I have read that Market Street, which comes off it, was meant to be the main shopping street but somehow never took off. Certainly, there are plenty of houses along it that look as though they were built as shops or used to be shops.

It struck me when I was there that last week that one reason for the town's oddness is that it has no parish church. That is to be found nearly a mile away at Stokesay.

There are two tourist attractions in the town. The Secret Hills Discovery Centre is one of the Millennial Blairite projects that has struggled to generate enough income to stay open - it now closes on Mondays.
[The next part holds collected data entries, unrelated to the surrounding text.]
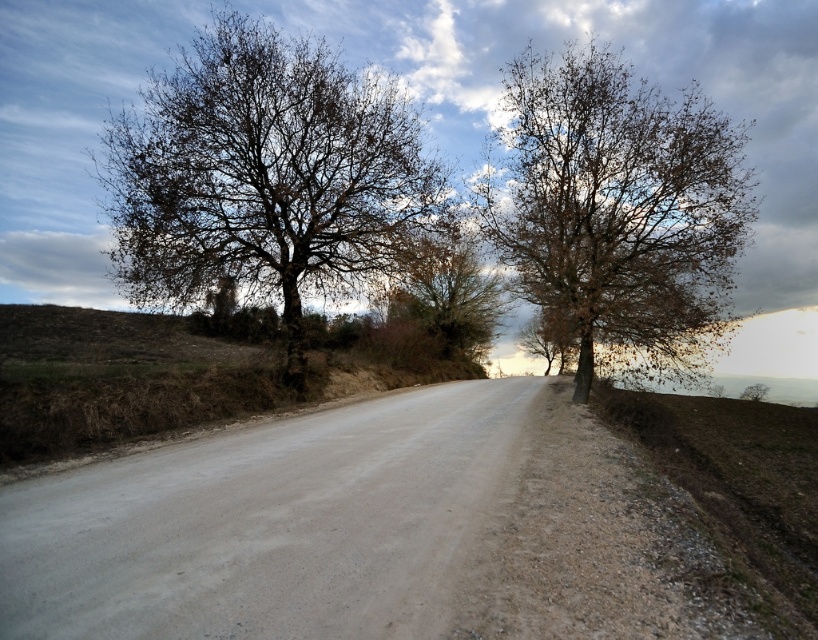 Is point (115, 193) less distant than point (144, 369)?

No, (115, 193) is further to viewer.

Is the position of brown leafy tree at left more distant than that of brown grassy hill at lower left?

That is True.

Between point (276, 38) and point (151, 388), which one is positioned behind?

The point (276, 38) is behind.

The width and height of the screenshot is (818, 640). I want to click on brown leafy tree at left, so click(263, 176).

How much distance is there between gray gravel road at center and brown leafy tree at right?

gray gravel road at center is 9.12 meters from brown leafy tree at right.

Locate an element on the screen. The image size is (818, 640). gray gravel road at center is located at coordinates (358, 531).

Identify the location of gray gravel road at center. The height and width of the screenshot is (640, 818). (358, 531).

Is brown leafy tree at right in front of brown leafy tree at center?

Yes, it is.

Which is below, brown leafy tree at right or brown leafy tree at center?

brown leafy tree at center

Locate an element on the screen. brown leafy tree at right is located at coordinates (618, 205). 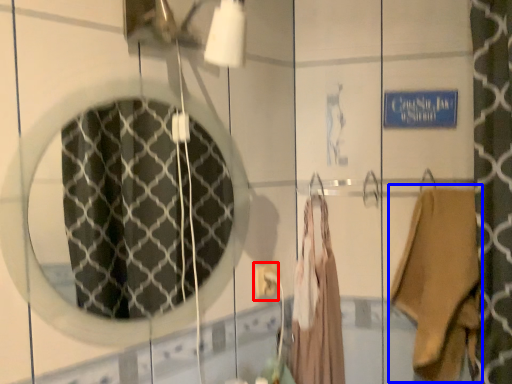 Question: Which object is further to the camera taking this photo, electric outlet (highlighted by a red box) or clothing (highlighted by a blue box)?

Choices:
 (A) electric outlet
 (B) clothing

Answer: (A) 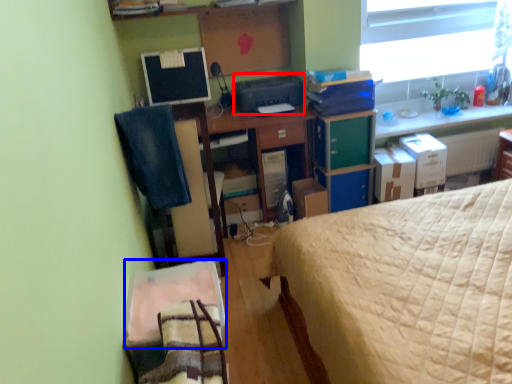 Question: Which point is closer to the camera, printer (highlighted by a red box) or sheet (highlighted by a blue box)?

Choices:
 (A) printer
 (B) sheet

Answer: (B) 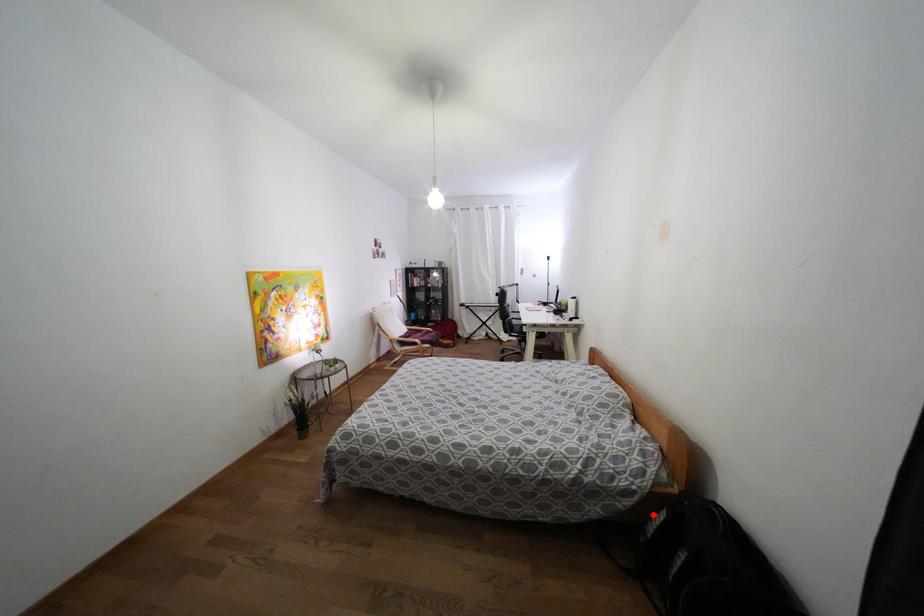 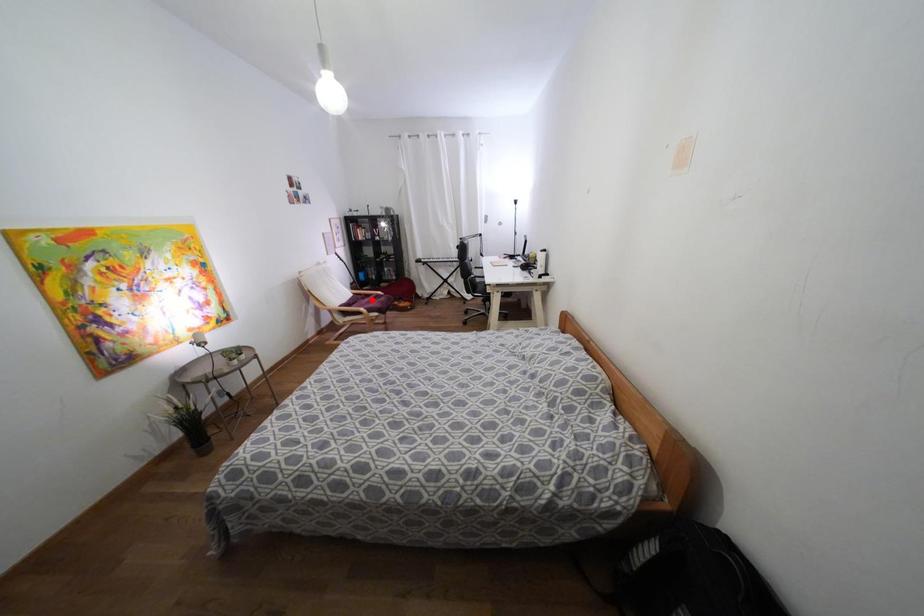 I am providing you with two images of the same scene from different viewpoints. A red point is marked on the first image and another point is marked on the second image. Does the point marked in image1 correspond to the same location as the one in image2?

No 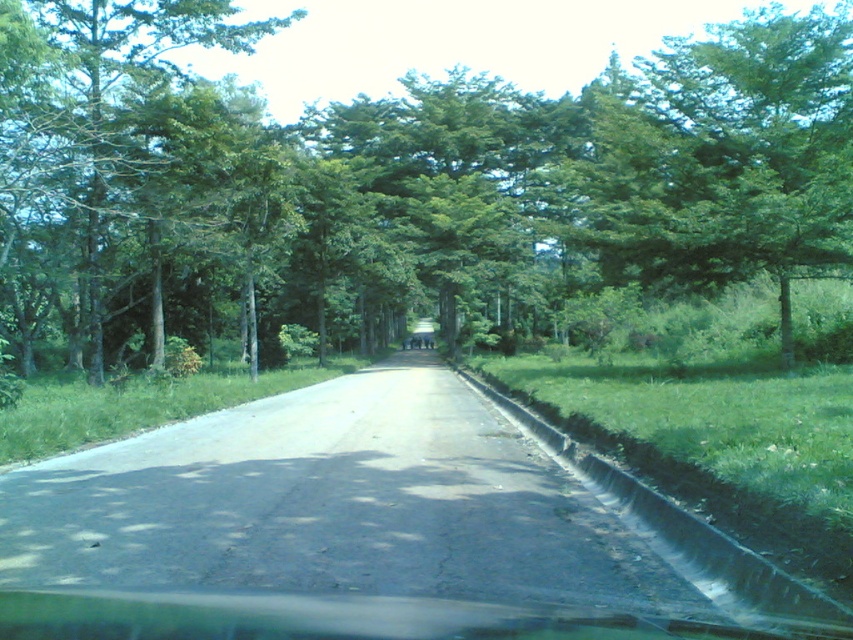 Question: Is green leafy tree at center thinner than green leafy tree at left?

Choices:
 (A) no
 (B) yes

Answer: (A)

Question: Considering the real-world distances, which object is closest to the green leafy tree at upper right?

Choices:
 (A) green leafy tree at left
 (B) green leafy tree at center

Answer: (B)

Question: Does green leafy tree at center appear on the left side of green leafy tree at left?

Choices:
 (A) no
 (B) yes

Answer: (A)

Question: Can you confirm if green leafy tree at upper right is positioned below green leafy tree at left?

Choices:
 (A) no
 (B) yes

Answer: (A)

Question: Which of the following is the closest to the observer?

Choices:
 (A) (468, 138)
 (B) (97, 136)

Answer: (B)

Question: Which point appears farthest from the camera in this image?

Choices:
 (A) (85, 56)
 (B) (283, 19)

Answer: (B) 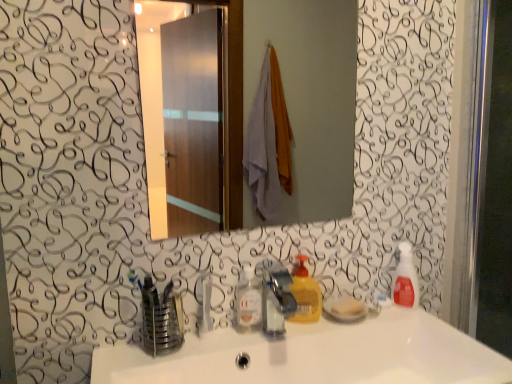 This screenshot has width=512, height=384. Describe the element at coordinates (405, 279) in the screenshot. I see `translucent plastic soap dispenser at right` at that location.

The width and height of the screenshot is (512, 384). What are the coordinates of `yellow matte liquid soap at center` in the screenshot? It's located at (305, 294).

Find the location of a particular element. satin nickel faucet at center is located at coordinates (276, 298).

You are a GUI agent. You are given a task and a screenshot of the screen. Output one action in this format:
    pyautogui.click(x=<x>, y=<y>)
    Task: Click on the white glossy sink at center
    The width and height of the screenshot is (512, 384).
    Given the screenshot: What is the action you would take?
    pyautogui.click(x=316, y=355)

Image resolution: width=512 pixels, height=384 pixels. Find the location of `translucent plastic soap dispenser at right`. translucent plastic soap dispenser at right is located at coordinates (405, 279).

Considering the relative positions of translucent plastic soap dispenser at right and white glossy sink at center in the image provided, is translucent plastic soap dispenser at right to the left of white glossy sink at center from the viewer's perspective?

Incorrect, translucent plastic soap dispenser at right is not on the left side of white glossy sink at center.

Identify the location of soap dispenser lying on the right of white glossy sink at center. (405, 279).

Would you say translucent plastic soap dispenser at right is inside or outside white glossy sink at center?

translucent plastic soap dispenser at right is spatially situated outside white glossy sink at center.

Can you tell me how much translucent plastic soap dispenser at right and white glossy sink at center differ in facing direction?

46.8 degrees.

Would you consider translucent plastic soap dispenser at right to be distant from satin nickel faucet at center?

No, translucent plastic soap dispenser at right is not far from satin nickel faucet at center.

Considering the sizes of objects translucent plastic soap dispenser at right and satin nickel faucet at center in the image provided, who is wider, translucent plastic soap dispenser at right or satin nickel faucet at center?

satin nickel faucet at center is wider.

Does translucent plastic soap dispenser at right have a greater height compared to satin nickel faucet at center?

Yes.

Is translucent plastic soap dispenser at right positioned with its back to satin nickel faucet at center?

No, translucent plastic soap dispenser at right's orientation is not away from satin nickel faucet at center.

Is clear plastic bottle at center at the right side of satin nickel faucet at center?

Incorrect, clear plastic bottle at center is not on the right side of satin nickel faucet at center.

Looking at this image, can you confirm if clear plastic bottle at center is bigger than satin nickel faucet at center?

Incorrect, clear plastic bottle at center is not larger than satin nickel faucet at center.

Is clear plastic bottle at center placed right next to satin nickel faucet at center?

Absolutely, clear plastic bottle at center is next to and touching satin nickel faucet at center.

Does clear plastic bottle at center lie in front of satin nickel faucet at center?

No, it is not.

Where is `cleaning product below the translucent plastic soap dispenser at right (from a real-world perspective)`? The width and height of the screenshot is (512, 384). cleaning product below the translucent plastic soap dispenser at right (from a real-world perspective) is located at coordinates (305, 294).

Which is more to the left, translucent plastic soap dispenser at right or yellow matte liquid soap at center?

yellow matte liquid soap at center is more to the left.

Looking at this image, between translucent plastic soap dispenser at right and yellow matte liquid soap at center, which one has larger width?

Wider between the two is translucent plastic soap dispenser at right.

How many degrees apart are the facing directions of translucent plastic soap dispenser at right and yellow matte liquid soap at center?

The angular difference between translucent plastic soap dispenser at right and yellow matte liquid soap at center is 40.5 degrees.

From the picture: Is clear plastic bottle at center aimed at white glossy sink at center?

Yes.

Which of these two, clear plastic bottle at center or white glossy sink at center, is bigger?

With larger size is white glossy sink at center.

Between clear plastic bottle at center and white glossy sink at center, which one appears on the right side from the viewer's perspective?

white glossy sink at center is more to the right.

In the scene shown: Is the position of translucent plastic soap dispenser at right less distant than that of clear plastic bottle at center?

No, translucent plastic soap dispenser at right is behind clear plastic bottle at center.

Considering the sizes of objects translucent plastic soap dispenser at right and clear plastic bottle at center in the image provided, who is thinner, translucent plastic soap dispenser at right or clear plastic bottle at center?

With smaller width is clear plastic bottle at center.

From a real-world perspective, relative to clear plastic bottle at center, is translucent plastic soap dispenser at right vertically above or below?

In terms of real-world spatial position, translucent plastic soap dispenser at right is above clear plastic bottle at center.

Between translucent plastic soap dispenser at right and clear plastic bottle at center, which one has less height?

Standing shorter between the two is clear plastic bottle at center.

From the image's perspective, is white glossy sink at center beneath satin nickel faucet at center?

Yes.

Considering the sizes of objects white glossy sink at center and satin nickel faucet at center in the image provided, who is smaller, white glossy sink at center or satin nickel faucet at center?

Smaller between the two is satin nickel faucet at center.

Who is taller, white glossy sink at center or satin nickel faucet at center?

Standing taller between the two is satin nickel faucet at center.

Which is behind, white glossy sink at center or satin nickel faucet at center?

satin nickel faucet at center.

The width and height of the screenshot is (512, 384). Find the location of `sink below the translucent plastic soap dispenser at right (from a real-world perspective)`. sink below the translucent plastic soap dispenser at right (from a real-world perspective) is located at coordinates [x=316, y=355].

Identify the location of soap dispenser that is on the right side of satin nickel faucet at center. This screenshot has width=512, height=384. (405, 279).

Based on their spatial positions, is satin nickel faucet at center or yellow matte liquid soap at center closer to translucent plastic soap dispenser at right?

Based on the image, yellow matte liquid soap at center appears to be nearer to translucent plastic soap dispenser at right.

Which object lies nearer to the anchor point translucent plastic soap dispenser at right, yellow matte liquid soap at center or white glossy sink at center?

yellow matte liquid soap at center is closer to translucent plastic soap dispenser at right.

Estimate the real-world distances between objects in this image. Which object is further from clear plastic bottle at center, translucent plastic soap dispenser at right or metallic reflective mirror at center?

metallic reflective mirror at center is positioned further to the anchor clear plastic bottle at center.

When comparing their distances from yellow matte liquid soap at center, does clear plastic bottle at center or metallic reflective mirror at center seem further?

Based on the image, metallic reflective mirror at center appears to be further to yellow matte liquid soap at center.

Considering their positions, is satin nickel faucet at center positioned further to clear plastic bottle at center than white glossy sink at center?

Among the two, white glossy sink at center is located further to clear plastic bottle at center.

Looking at the image, which one is located closer to satin nickel faucet at center, white glossy sink at center or yellow matte liquid soap at center?

yellow matte liquid soap at center lies closer to satin nickel faucet at center than the other object.

Considering their positions, is clear plastic bottle at center positioned further to metallic reflective mirror at center than translucent plastic soap dispenser at right?

clear plastic bottle at center is positioned further to the anchor metallic reflective mirror at center.

When comparing their distances from satin nickel faucet at center, does translucent plastic soap dispenser at right or white glossy sink at center seem closer?

white glossy sink at center is positioned closer to the anchor satin nickel faucet at center.

At what (x,y) coordinates should I click in order to perform the action: click on cleaning product between satin nickel faucet at center and translucent plastic soap dispenser at right in the horizontal direction. Please return your answer as a coordinate pair (x, y). Looking at the image, I should click on (305, 294).

Identify the location of soap dispenser that lies between metallic reflective mirror at center and yellow matte liquid soap at center from top to bottom. click(405, 279).

In order to click on bottle located between white glossy sink at center and translucent plastic soap dispenser at right in the depth direction in this screenshot , I will do `click(247, 300)`.

Locate an element on the screen. Image resolution: width=512 pixels, height=384 pixels. soap dispenser that lies between metallic reflective mirror at center and satin nickel faucet at center from top to bottom is located at coordinates (405, 279). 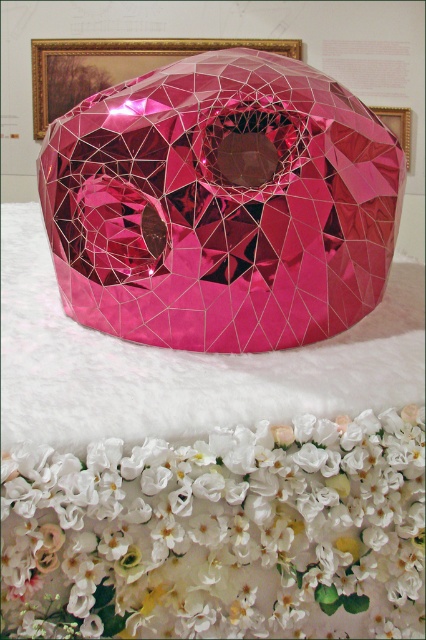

More flourishing is The Land of Lost Content, which claims to house the world's largest archive of 20th-century popular culture.

1 comment:

Anonymous said...

At a glance Craven Arms appears to be an odd place where the A49 traffic can bottle neck, but look deeper and you will find a thriving town that grew as a result of the amalgamation of several hamlets and a fascinating Victorian, Edwardian and modern Elizabethan history owing to the Rowlands and Greenes of Grove who owned much of Craven Arms and Wistanstow and employed a large number of locals, bringing royalty from home and abroad to this beautiful part of the countryside.
More recently the arrival of Tuffins supermarket destroyed the bulk of the independent commerce but you will still find all practical requirements, bar clothing and banking, in the town.
You will find a thriving proper hardware shop, rare breeds butcher, green grocers, artisan bakery, book shops, chemists, newsagents, post office, supermarket, farmers market, local market, take aways, hotels, laundrette, barbers and hairdressers, tattoo parlour, charity shop, cafe, museum, discovery centre, vets, discount store, estate agents, masses of holiday lets and b&b's....and on it goes. Gone are the days that originally put craven arms on the map, but it is now a great starting point for some great days out and a down to earth place to have as your local town.